This continuous mega-structural galleria, 800 by 250 feet, effectively establishes The Hague’s new city center, together with a concert hall, hotel, and dance theater to the southeast and a multiuse cultural center to the south. Within its overall volume is the main public library, a council chamber, cafés, exhibition spaces, and a wedding room. The city hall provides office space on either side of the top-lit public galleria. This enclosed public realm extends into a semi-independent rental office building at its northeast end, while extensive, small-scale retail space runs throughout its ground floor.
The 10 and 12-story horizontal office slabs diverge at an angle of 10.5 degrees to match the grain of the city. The slabs flank a large internal atrium that forms the new res publica of the municipality known as the Citizens Hall.
The main library, with its concentric semicircular plan, is located at the northwest end of the complex, where its dynamic form gives definition to the intersecting streets. Opposite the library and adjacent to the main entrance to the city hall is a well-known local furniture store that occupies part of the space beneath the library. In the ground-floor foyer are a reception counter, a café, and freestanding escalators that serve the library floors above.
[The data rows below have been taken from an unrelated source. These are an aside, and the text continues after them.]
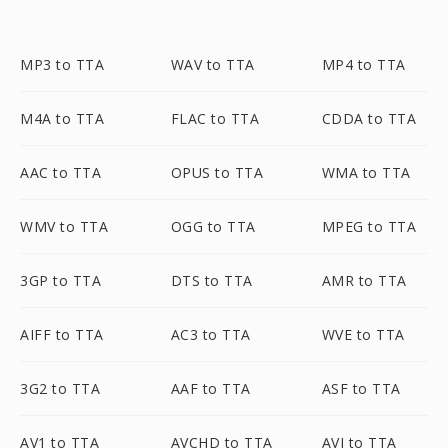
MP3 to TTA
WAV to TTA
MP4 to TTA
M4A to TTA
FLAC to TTA
CDDA to TTA
AAC to TTA
OPUS to TTA
WMA to TTA
WMV to TTA
OGG to TTA
MPEG to TTA
3GP to TTA
DTS to TTA
AMR to TTA
AIFF to TTA
AC3 to TTA
WVE to TTA
3G2 to TTA
AAF to TTA
ASF to TTA
AV1 to TTA
AVCHD to TTA
AVI to TTA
The monitor-lit glass roof of the atrium is carried on deep beams. Aerial bridges spanning the atrium at two points further interrupt the longitudinal axis. These are served by elevator shafts with fully glazed elevator cabins. These light, elegant structures in painted white steel are intended to appear as dematerialized screens subdividing the large perspectival volume into three different zones. The council chamber itself is situated prominently to one side of the main entrance. Its upper surface, visible from the flying bridges, provides an informal space for the councilors to meet the general public.